→ **Activity**
In the entries below, find the line with "vatandaşlar, Ulu Cami'nin manevi atmosferinde" and the line with "Fachtreffen im Rahmen". Print those two and everything between them exactly, and nothing else.

→ **Information shown**
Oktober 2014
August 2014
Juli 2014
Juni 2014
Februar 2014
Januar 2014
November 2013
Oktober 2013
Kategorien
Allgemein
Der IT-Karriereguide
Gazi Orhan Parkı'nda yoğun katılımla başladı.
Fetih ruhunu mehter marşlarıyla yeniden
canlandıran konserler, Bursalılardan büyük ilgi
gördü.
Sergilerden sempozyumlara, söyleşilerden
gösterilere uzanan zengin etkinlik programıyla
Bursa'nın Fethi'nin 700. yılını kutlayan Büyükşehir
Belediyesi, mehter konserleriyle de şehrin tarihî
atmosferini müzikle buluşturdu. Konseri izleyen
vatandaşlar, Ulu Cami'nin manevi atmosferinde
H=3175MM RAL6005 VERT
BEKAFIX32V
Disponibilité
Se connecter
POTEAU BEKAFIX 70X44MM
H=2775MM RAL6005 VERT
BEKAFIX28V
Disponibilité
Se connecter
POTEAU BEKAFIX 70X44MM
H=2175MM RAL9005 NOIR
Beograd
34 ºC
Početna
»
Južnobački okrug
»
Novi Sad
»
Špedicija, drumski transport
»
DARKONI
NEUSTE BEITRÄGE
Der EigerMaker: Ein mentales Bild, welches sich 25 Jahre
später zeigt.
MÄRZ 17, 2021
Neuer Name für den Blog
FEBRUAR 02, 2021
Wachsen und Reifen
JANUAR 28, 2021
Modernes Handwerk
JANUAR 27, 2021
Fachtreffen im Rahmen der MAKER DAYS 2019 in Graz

...

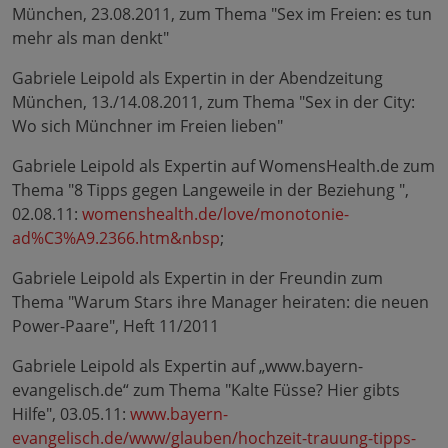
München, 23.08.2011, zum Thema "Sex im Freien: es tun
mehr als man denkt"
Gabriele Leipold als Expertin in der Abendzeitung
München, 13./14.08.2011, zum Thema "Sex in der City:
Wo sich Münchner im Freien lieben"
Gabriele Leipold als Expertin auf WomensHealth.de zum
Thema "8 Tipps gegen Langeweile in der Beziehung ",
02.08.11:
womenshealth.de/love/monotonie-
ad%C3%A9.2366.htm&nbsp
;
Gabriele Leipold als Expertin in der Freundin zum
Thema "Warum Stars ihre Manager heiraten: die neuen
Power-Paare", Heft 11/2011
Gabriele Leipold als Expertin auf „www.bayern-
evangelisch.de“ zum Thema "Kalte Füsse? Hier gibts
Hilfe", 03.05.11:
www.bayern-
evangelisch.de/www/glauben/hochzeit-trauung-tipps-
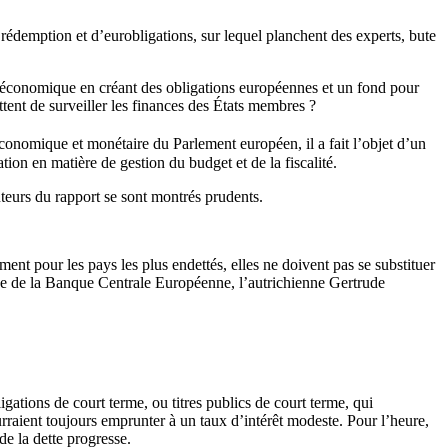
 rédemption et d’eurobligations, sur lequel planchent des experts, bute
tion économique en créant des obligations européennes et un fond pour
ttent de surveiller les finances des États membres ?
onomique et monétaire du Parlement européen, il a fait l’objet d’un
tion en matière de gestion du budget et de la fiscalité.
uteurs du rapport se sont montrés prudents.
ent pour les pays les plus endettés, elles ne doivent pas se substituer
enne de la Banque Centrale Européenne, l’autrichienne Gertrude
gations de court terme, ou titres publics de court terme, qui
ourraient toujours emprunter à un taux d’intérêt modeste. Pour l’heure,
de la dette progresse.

→ **Answer to the exercise**
vatandaşlar, Ulu Cami'nin manevi atmosferinde
H=3175MM RAL6005 VERT
BEKAFIX32V
Disponibilité
Se connecter
POTEAU BEKAFIX 70X44MM
H=2775MM RAL6005 VERT
BEKAFIX28V
Disponibilité
Se connecter
POTEAU BEKAFIX 70X44MM
H=2175MM RAL9005 NOIR
Beograd
34 ºC
Početna
»
Južnobački okrug
»
Novi Sad
»
Špedicija, drumski transport
»
DARKONI
NEUSTE BEITRÄGE
Der EigerMaker: Ein mentales Bild, welches sich 25 Jahre
später zeigt.
MÄRZ 17, 2021
Neuer Name für den Blog
FEBRUAR 02, 2021
Wachsen und Reifen
JANUAR 28, 2021
Modernes Handwerk
JANUAR 27, 2021
Fachtreffen im Rahmen der MAKER DAYS 2019 in Graz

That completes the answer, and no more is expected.